- Conference: 4th WCHA
- Home ice: Ralph Engelstad Arena

Rankings
- USA Hockey: Not Ranked
- USCHO.com: Not Ranked

Record
- Overall: 16-16-6
- Conference: 11–12–5
- Home: 9-6-4
- Road: 7-9-2
- Neutral: 0-1-0

Coaches and captains
- Head coach: Brian Idalski
- Assistant coaches: Peter Elander Erik Fabian
- Captain(s): Amy Menke Halli Krzyzaniak
- Alternate captain(s): Anna Kilponen Grace Hirschy Marissa Salo

= 2016–17 North Dakota Fighting Hawks women's ice hockey season =

The 2016–17 North Dakota Fighting Hawks women's ice hockey season was the 15th and final season of the UND Fighting Hawks. The team represented the University of North Dakota in the 2016-17 NCAA Division I women's ice hockey season. On March 29, 2017, the University of North Dakota announced that the women's ice hockey was being terminated due to budget cuts.

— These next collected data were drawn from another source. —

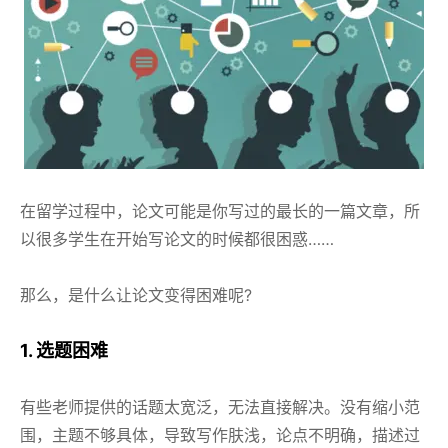
在留学过程中，论文可能是你写过的最长的一篇文章，所
以很多学生在开始写论文的时候都很困惑……
那么，是什么让论文变得困难呢?
1. 选题困难
有些老师提供的话题太宽泛，无法直接解决。没有缩小范
围，主题不够具体，导致写作肤浅，论点不明确，描述过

Following the conclusion of the season, eleven players filed a class action discrimination lawsuit against the University alleging violations against Title IX.

==Offseason==

- July 25: Halli Krzyzaniak and Ryleigh Houston were chosen to participate in the Team Canada Development Camp in Calgary, Alberta.

==Departures==
With the end of the program, many of the players with NCAA college eligibility successfully transferred to other schools.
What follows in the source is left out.